Da New York, il segretario generale dell’Onu Ban Ki-moon esprime la sua ira: «Nulla di più vergognoso che attaccare dei bambini mentre dormono». La Casa Bianca condanna «il bombardamento di una scuola che ha ucciso innocenti». Il direttore dell’Unrwa Pierre Krahenbuhl è chiaro nella sua denuncia: «È stata l’artiglieria israeliana a colpire la nostra scuola, dove 3.300 persone avevano trovato rifugio. Tutte queste persone avevano seguito l’avviso dell’esercito israeliano di lasciare le proprie case per mettersi in salvo ed erano sotto la nostra protezione». «Le coordinate precise della Scuola Elementare per bambine di Jabalya, insieme al fatto che stesse ospitando migliaia di sfollati », dice ancora Krahenbul, «erano stati comunicate agli israeliane in 17 diverse occasioni, proprio per assicurarne la protezione. L’ultima comunicazione è stata fornita alle 20.50 la scorsa notte, poche ore prima del bombardamento fatale».

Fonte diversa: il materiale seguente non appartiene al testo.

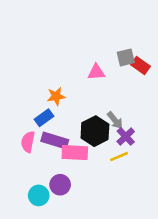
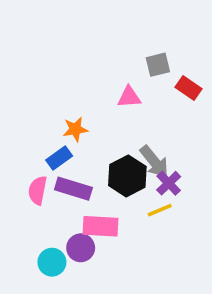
gray square: (126, 57) -> (158, 65), moved
gray arrow: (115, 120) -> (154, 162), size x1.4
pink rectangle: (75, 153) -> (100, 226), moved

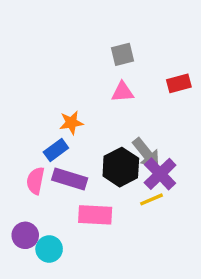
gray square: (158, 65) -> (123, 54), moved
red rectangle: (188, 88) -> (179, 83), turned -50
purple cross: (169, 183) -> (160, 174), size x1.4
purple circle: (81, 248) -> (25, 235), moved

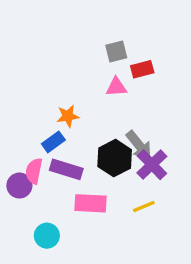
red rectangle: (179, 83) -> (142, 69), moved
yellow line: (152, 199) -> (144, 207), moved
purple circle: (25, 235) -> (19, 186), moved

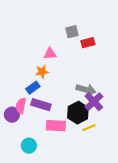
pink triangle: (116, 87) -> (50, 54), moved
gray arrow: (139, 145) -> (86, 90), turned -36
black hexagon: (115, 158) -> (78, 113), moved

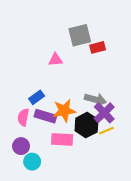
gray square: (72, 32) -> (80, 35), size x1.5
orange star: (42, 72) -> (64, 111), moved, size x1.5
purple circle: (12, 115) -> (21, 146), moved
yellow line: (89, 128) -> (106, 131), moved

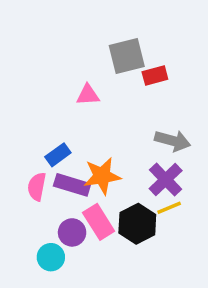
gray arrow: (95, 100) -> (173, 141), moved
black hexagon: (86, 125) -> (137, 224), moved
pink rectangle: (62, 139) -> (99, 222), turned 55
purple circle: (21, 146) -> (72, 232), moved

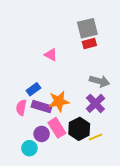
gray square: (127, 56) -> (87, 28), moved
pink triangle: (88, 95) -> (51, 55), turned 32
yellow line: (169, 208) -> (95, 137), moved

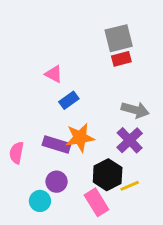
pink triangle: (51, 55) -> (54, 74), moved
blue rectangle: (33, 89) -> (69, 100), moved
pink semicircle: (21, 108) -> (17, 153), moved
pink rectangle: (57, 128) -> (97, 202), moved

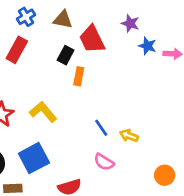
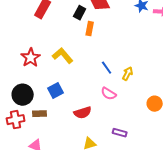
yellow arrow: (129, 136) -> (128, 74), turned 96
blue square: (34, 158) -> (56, 91), size x0.7

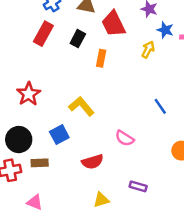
black rectangle: (80, 13) -> (78, 39), moved
yellow L-shape: (63, 56) -> (81, 106), moved
blue line: (107, 68) -> (160, 106), moved
yellow arrow: (128, 74) -> (148, 50), moved

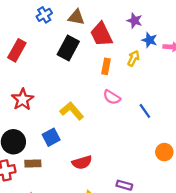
red rectangle: (43, 34) -> (17, 50), moved
black rectangle: (78, 39) -> (68, 48), size x1.5
orange rectangle: (101, 58) -> (106, 66), moved
pink semicircle: (125, 138) -> (112, 97), moved

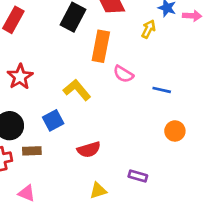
orange rectangle: (106, 66) -> (101, 46), moved, size x1.6
blue line: (145, 111) -> (162, 90), turned -42
orange circle: (164, 152) -> (175, 131), moved

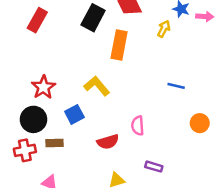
pink semicircle: (123, 74) -> (138, 126), moved, turned 54
red star: (20, 77) -> (43, 87), moved
orange circle: (175, 131) -> (200, 123), moved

L’Agenzia dell’Onu vuole anche replicare alle accuse di Israele secondo le quali le sue scuole diventano basi di lancio per i missili sparati da Hamas. «Bisogna mettere in chiaro che non sono mai stati trovati razzi nelle 90 scuole che ospitano 220 mila civili palestinesi, quindi non ci sono scuse per attaccarle».
Se la giornata di Gaza si è aperta con un massacro, la giornata è proseguita con uno stillicidio di morti a Tuffah, a Khan Younis, e di nuovo a Gaza City con la strage al mercato ortofrutticolo. Nel primo pomeriggio dopo l’annuncio di una “tregua umanitaria”, la gente è uscita di casa. Ha iniziato a fare file interminabili davanti ai forni che hanno panificato in fretta, prima della scadenza fissata per le sette locali, di corsa al mercato ortofrutticolo del vecchio quartiere ottomano per fare qualche provvista che si è affollato di colpo. Un raid aereo ha messo fine alle loro speranze scaricando quattro bombe che sono esplose sulla folla che si accalcava attorno ai banchi seminando la morte. Sedici persone — donne, bambini, venditori e passanti — sono morte subito, centocinquanta quelle ferite. Le scene che si sono trovati davanti i soccorritori e i reporter accorsi sul posto erano insopportabili. Un fumo nero gravava come una cappa, fiamme, i feriti evacuati su barelle di fortuna verso un paio di ambulanze, su auto sgangherate, furgoni, carretti, e tuk-tuk. Altri giacevano ancora in strada, incoscienti, mentre da orrende mutilazioni il sangue usciva a fiotti sul pavimento putrido mescolandosi a quello dei polli in vendita. Coperte e stracci stesi sui corpi senza vita. Tra le persone a terra inanimate, un collega fotografo — Rami Rayan — a cui giubbotto antiproiettile e casco non hanno offerto nessuna protezione da quel diluvio di schegge. Trentasette i morti ieri, soltanto durante la “tregua umanitaria”, 70 durante la giornata. Le vittime di questa quarta guerra di Gaza sono ormai quasi 1400, e oggi dopo i bombardamenti iniziati ieri sera in tutta la zona della Striscia saranno ancora di più. Perché il premier Benjamin Netanyahu e i suoi generali sono ancora convinti di poter ottenere una vittoria militare su Hamas che continua a sparare i suoi missili e bloccare l’avanzata dei soldati dentro la Striscia, mentre i 56 militari israeliani caduti finora fanno fare un’altra riflessione al presidente emerito Shimon Peres: «Israele ha esaurito l’opzione militare, la soluzione alla crisi di Gaza deve essere diplomatica».